### Exercise details
Every record below is to be retyped exactly, with the pictures left out.

### Given data
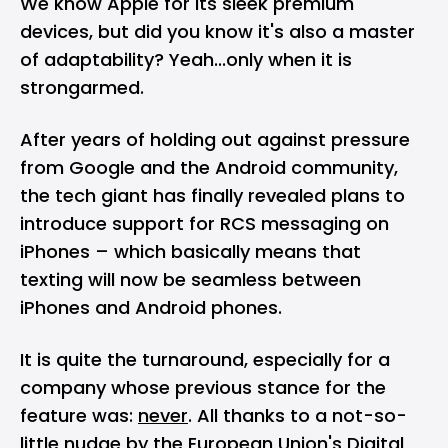
We know Apple for its sleek premium
devices, but did you know it's also a master
of adaptability? Yeah...only when it is
strongarmed.
After years of holding out against pressure
from Google and the Android community,
the tech giant has finally revealed plans to
introduce support for RCS messaging on
iPhones – which basically means that
texting will now be seamless between
iPhones and Android phones.
It is quite the turnaround, especially for a
company whose previous stance for the
feature was:
never
. All thanks to a not-so-
little nudge by the European Union's Digital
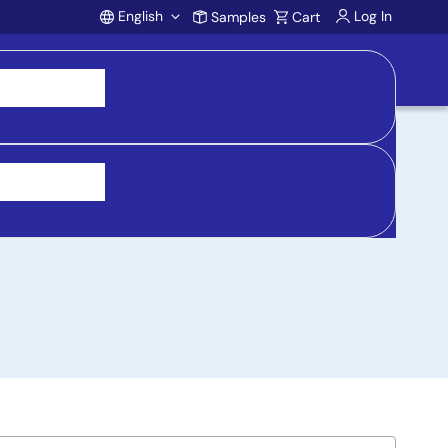
English
Log In
Samples
Cart
Account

### Task output
We know Apple for its sleek premium
devices, but did you know it's also a master
of adaptability? Yeah...only when it is
strongarmed.
After years of holding out against pressure
from Google and the Android community,
the tech giant has finally revealed plans to
introduce support for RCS messaging on
iPhones – which basically means that
texting will now be seamless between
iPhones and Android phones.
It is quite the turnaround, especially for a
company whose previous stance for the
feature was:
never
. All thanks to a not-so-
little nudge by the European Union's Digital
English
Log In
Samples
Cart
Account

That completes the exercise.